Required work: All the lines below should appear again unchanged, though their pictures should not.

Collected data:

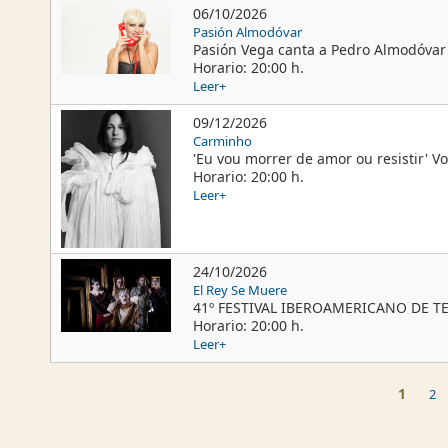
06/10/2026
Pasión Almodóvar
Pasión Vega canta a Pedro Almodóvar M
Horario: 20:00 h.
Leer+
09/12/2026
Carminho
'Eu vou morrer de amor ou resistir' V
Horario: 20:00 h.
Leer+
24/10/2026
El Rey Se Muere
41º FESTIVAL IBEROAMERICANO DE TEAT
Horario: 20:00 h.
Leer+
Páginas
1
2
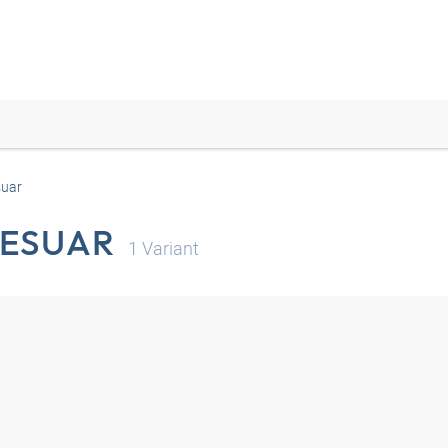
suar
SESUAR
1
Variant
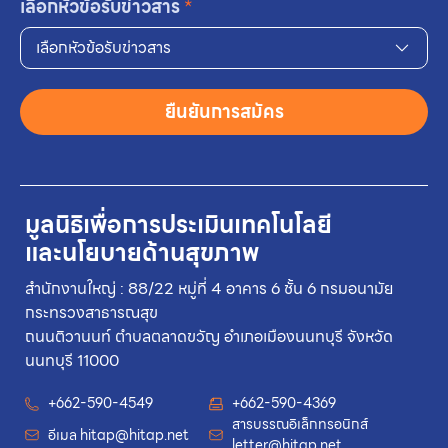
เลือกหัวข้อรับข่าวสาร
*
เลือกหัวข้อรับข่าวสาร
ยืนยันการสมัคร
มูลนิธิเพื่อการประเมินเทคโนโลยี
และนโยบายด้านสุขภาพ
สำนักงานใหญ่ : 88/22 หมู่ที่ 4 อาคาร 6 ชั้น 6 กรมอนามัย
กระทรวงสาธารณสุข
ถนนติวานนท์ ตำบลตลาดขวัญ อำเภอเมืองนนทบุรี จังหวัด
นนทบุรี 11000
+662-590-4549
+662-590-4369
สารบรรณอิเล็กทรอนิกส์
อีเมล
hitap@hitap.net
letter@hitap.net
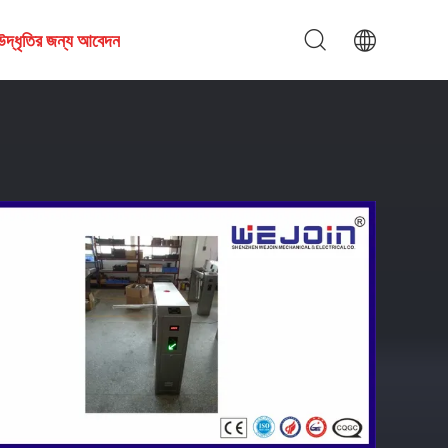
উদ্ধৃতির জন্য আবেদন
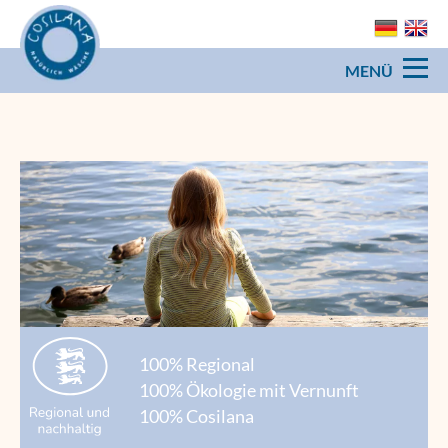
MENÜ
100% Regional
100% Ökologie mit Vernunft
100% Cosilana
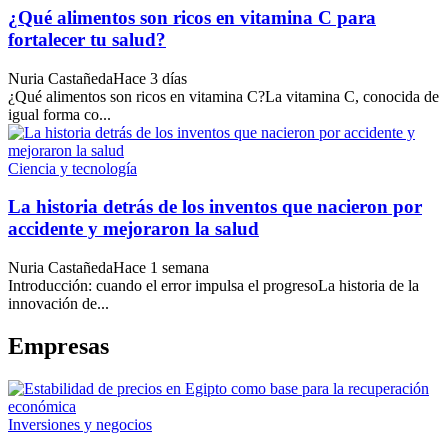
¿Qué alimentos son ricos en vitamina C para
fortalecer tu salud?
Nuria Castañeda
Hace 3 días
¿Qué alimentos son ricos en vitamina C?La vitamina C, conocida de
igual forma co...
Ciencia y tecnología
La historia detrás de los inventos que nacieron por
accidente y mejoraron la salud
Nuria Castañeda
Hace 1 semana
Introducción: cuando el error impulsa el progresoLa historia de la
innovación de...
Empresas
Inversiones y negocios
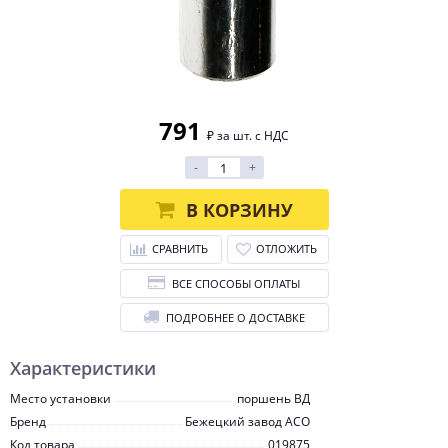
791
₽ за шт. с НДС
-
+
В КОРЗИНУ
СРАВНИТЬ
ОТЛОЖИТЬ
ВСЕ СПОСОБЫ ОПЛАТЫ
ПОДРОБНЕЕ О ДОСТАВКЕ
Характеристики
Место установки
поршень ВД
Бренд
Бежецкий завод АСО
Код товара
019875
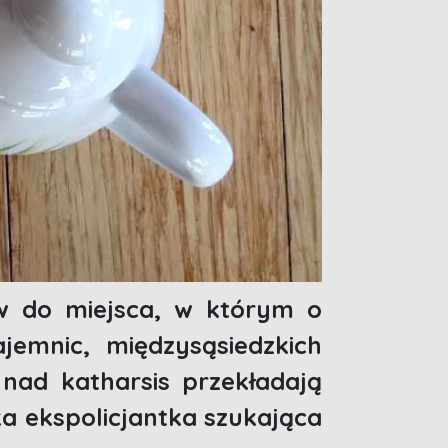
ów do miejsca, w którym o
jemnic, międzysąsiedzkich
ad katharsis przekładają
a ekspolicjantka szukająca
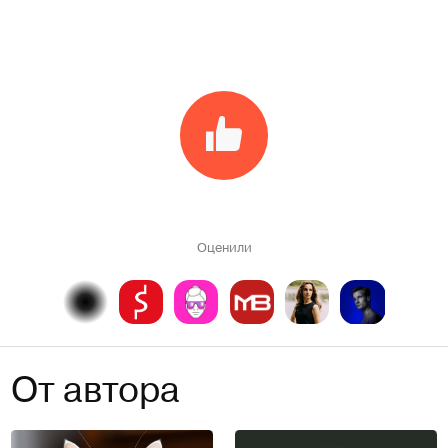
Оценили
От автора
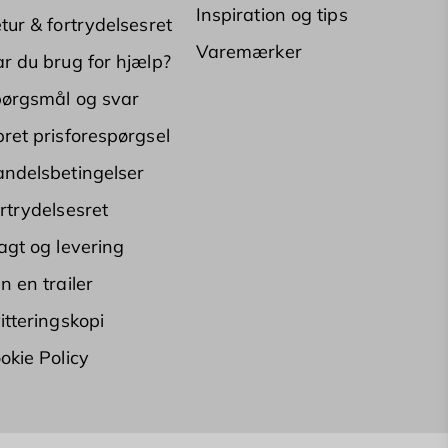
Inspiration og tips
tur & fortrydelsesret
Varemærker
r du brug for hjælp?
ørgsmål og svar
ret prisforespørgsel
ndelsbetingelser
rtrydelsesret
agt og levering
n en trailer
itteringskopi
okie Policy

Solved problem:
06/10/2026
Pasión Almodóvar
Pasión Vega canta a Pedro Almodóvar M
Horario: 20:00 h.
Leer+
09/12/2026
Carminho
'Eu vou morrer de amor ou resistir' V
Horario: 20:00 h.
Leer+
24/10/2026
El Rey Se Muere
41º FESTIVAL IBEROAMERICANO DE TEAT
Horario: 20:00 h.
Leer+
Páginas
1
2
suar
SESUAR
1
Variant
เลือกหัวข้อรับข่าวสาร
*
เลือกหัวข้อรับข่าวสาร
ยืนยันการสมัคร
มูลนิธิเพื่อการประเมินเทคโนโลยี
และนโยบายด้านสุขภาพ
สำนักงานใหญ่ : 88/22 หมู่ที่ 4 อาคาร 6 ชั้น 6 กรมอนามัย
กระทรวงสาธารณสุข
ถนนติวานนท์ ตำบลตลาดขวัญ อำเภอเมืองนนทบุรี จังหวัด
นนทบุรี 11000
+662-590-4549
+662-590-4369
สารบรรณอิเล็กทรอนิกส์
อีเมล
hitap@hitap.net
letter@hitap.net
উদ্ধৃতির জন্য আবেদন
MENÜ
100% Regional
100% Ökologie mit Vernunft
100% Cosilana
¿Qué alimentos son ricos en vitamina C para
fortalecer tu salud?
Nuria Castañeda
Hace 3 días
¿Qué alimentos son ricos en vitamina C?La vitamina C, conocida de
igual forma co...
Ciencia y tecnología
La historia detrás de los inventos que nacieron por
accidente y mejoraron la salud
Nuria Castañeda
Hace 1 semana
Introducción: cuando el error impulsa el progresoLa historia de la
innovación de...
Empresas
Inversiones y negocios
791
₽ за шт. с НДС
-
+
В КОРЗИНУ
СРАВНИТЬ
ОТЛОЖИТЬ
ВСЕ СПОСОБЫ ОПЛАТЫ
ПОДРОБНЕЕ О ДОСТАВКЕ
Характеристики
Место установки
поршень ВД
Бренд
Бежецкий завод АСО
Код товара
019875
ów do miejsca, w którym o
jemnic, międzysąsiedzkich
ad katharsis przekładają
a ekspolicjantka szukająca
Оценили
От автора
Inspiration og tips
tur & fortrydelsesret
Varemærker
r du brug for hjælp?
ørgsmål og svar
ret prisforespørgsel
ndelsbetingelser
rtrydelsesret
agt og levering
n en trailer
itteringskopi
okie Policy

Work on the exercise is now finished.